# Windscreen Stain



## Fireball (Jul 16, 2009)

What can I do to prevent the water drips fron the roof of my MH staining the windscreen? They leave a white residue which is sometimes difficult to remove.


----------



## TheBoombas (Aug 23, 2006)

Hey Snap!!
I have the same problem, Took me ages to clean them off with glass cleaner

Boomba


----------



## wackywyco (Apr 30, 2007)

*Water Stains*

I got over the problem on my Pollensa -----------------I swapped it for an A class !!


----------



## EuropeanCampers (Mar 28, 2008)

A friend of mine asked about this. He had a fairly small milky white colour "stain" on the bottom of his windscreen. I hadnt a clue what it was.
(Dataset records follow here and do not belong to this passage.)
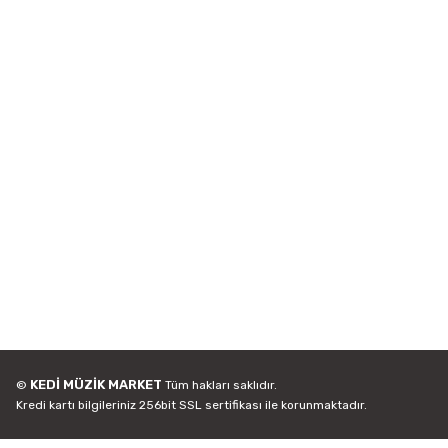
KEDİ MÜZİK MARKET
©
Tüm hakları saklıdır.
Kredi kartı bilgileriniz 256bit SSL sertifikası ile korunmaktadır.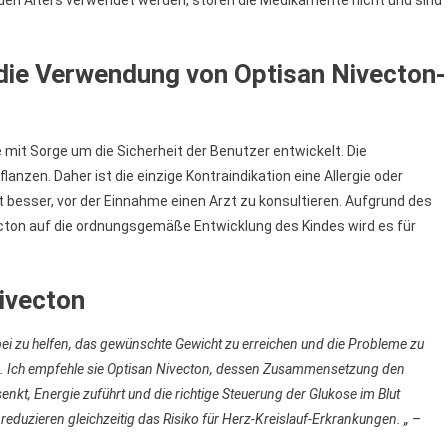
n Alters verwendet werden, stören die Medikamente nicht und sind
r die Verwendung von Optisan Nivecton-
it Sorge um die Sicherheit der Benutzer entwickelt. Die
zen. Daher ist die einzige Kontraindikation eine Allergie oder
st besser, vor der Einnahme einen Arzt zu konsultieren. Aufgrund des
cton auf die ordnungsgemäße Entwicklung des Kindes wird es für
ivecton
ei zu helfen, das gewünschte Gewicht zu erreichen und die Probleme zu
iten. Ich empfehle sie Optisan Nivecton, dessen Zusammensetzung den
enkt, Energie zuführt und die richtige Steuerung der Glukose im Blut
reduzieren gleichzeitig das Risiko für Herz-Kreislauf-Erkrankungen. „
–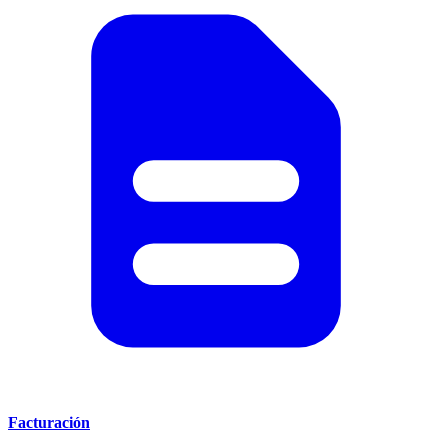
Facturación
So is it a water "stain" and will come off with the right product and technique?


----------



## ramblingon (Jul 15, 2009)

Cloudy milky opaque stain around the edge of the windscreen mean that water is getting into the laminated glass edge- had the windscreen man explain that one to me.


----------



## Rainbow-Chasers (Sep 2, 2008)

I think they mean the drips from the luton as apposed to delamination of the screen.

The drips from the luton roof, is do a degree, a fact of life. If they are very white, then the luton needs a good polish! This will halt the oxidisation of the gel coat, allow water to run off freely without gathering colouration from the gel coat.
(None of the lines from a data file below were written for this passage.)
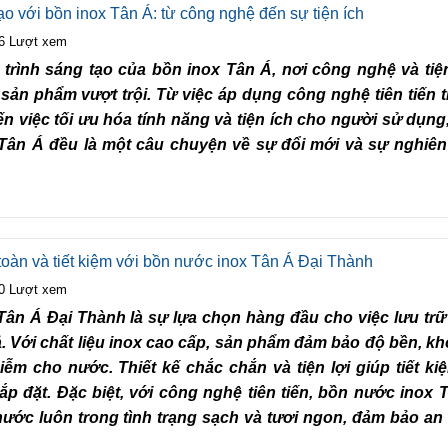
ạo với bồn inox Tân Á: từ công nghệ đến sự tiện ích
6 Lượt xem
rình sáng tạo của bồn inox Tân Á, nơi công nghệ và tiệ
 sản phẩm vượt trội. Từ việc áp dụng công nghệ tiên tiến 
ến việc tối ưu hóa tính năng và tiện ích cho người sử dụng
Tân Á đều là một câu chuyện về sự đổi mới và sự nghiê
toàn và tiết kiệm với bồn nước inox Tân Á Đại Thành
0 Lượt xem
ân Á Đại Thành là sự lựa chọn hàng đầu cho việc lưu tr
. Với chất liệu inox cao cấp, sản phẩm đảm bảo độ bền, kh
ễm cho nước. Thiết kế chắc chắn và tiện lợi giúp tiết k
lắp đặt. Đặc biệt, với công nghệ tiên tiến, bồn nước inox 
ước luôn trong tình trạng sạch và tươi ngon, đảm bảo an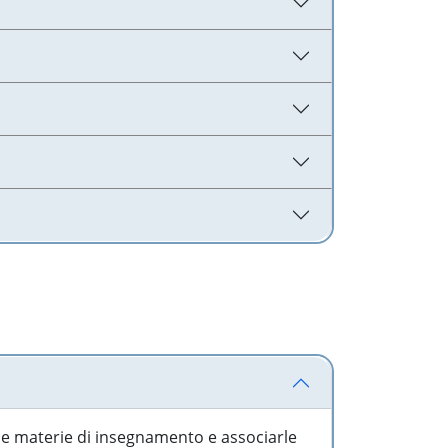
 le materie di insegnamento e associarle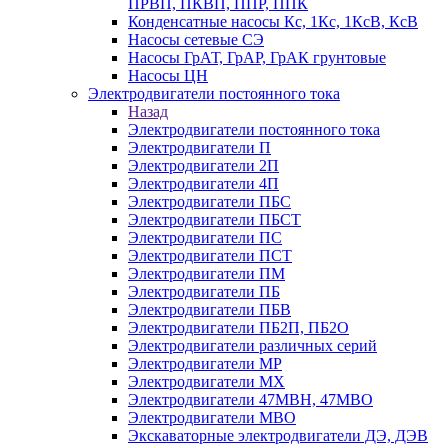
ПРВП, ПКВП, ППР, ППК
Конденсатные насосы Кс, 1Кс, 1КсВ, КсВ
Насосы сетевые СЭ
Насосы ГрАТ, ГрАР, ГрАК грунтовые
Насосы ЦН
Электродвигатели постоянного тока
Назад
Электродвигатели постоянного тока
Электродвигатели П
Электродвигатели 2П
Электродвигатели 4П
Электродвигатели ПБС
Электродвигатели ПБСТ
Электродвигатели ПС
Электродвигатели ПСТ
Электродвигатели ПМ
Электродвигатели ПБ
Электродвигатели ПБВ
Электродвигатели ПБ2П, ПБ2О
Электродвигатели различных серий
Электродвигатели МР
Электродвигатели MX
Электродвигатели 47MBH, 47МВО
Электродвигатели MBO
Экскаваторные электродвигатели ДЭ, ДЭВ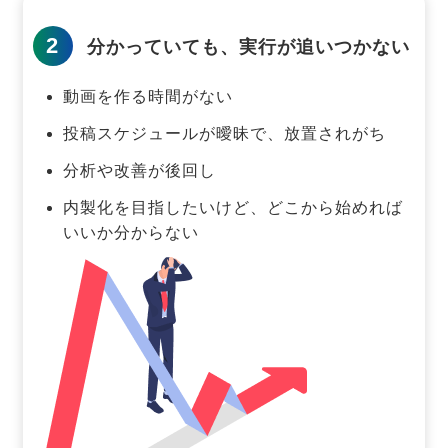
2
分かっていても、実行が追いつかない
動画を作る時間がない
投稿スケジュールが曖昧で、放置されがち
分析や改善が後回し
内製化を目指したいけど、どこから始めれば
いいか分からない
Rain water also comntains contaminants which can colour the water, these being chalk, sand, salt some is geographical anomaly. By keeping the windscreen clean, and outside polish at least weekly will allow rainwater to be wiped with a chamois periodically which will stop the staining.

That is all you can really do! Keep the luton polished, keep the windscreen clean, and it will minimise any staining! You will see marks, but they will wipe off.


----------



## Jezport (Jun 19, 2008)

RainX is very good and makes wet weather driving a lot safer


----------